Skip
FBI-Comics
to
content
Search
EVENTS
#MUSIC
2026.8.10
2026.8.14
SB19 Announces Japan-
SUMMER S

━━━━━━━━━━━━━━━━━━━━━━━━━━━━━━

What the task requires — What you write must be identical to the material above.

Exercise solution —
Skip
FBI-Comics
to
content
Search
EVENTS
#MUSIC
2026.8.10
2026.8.14
SB19 Announces Japan-
SUMMER S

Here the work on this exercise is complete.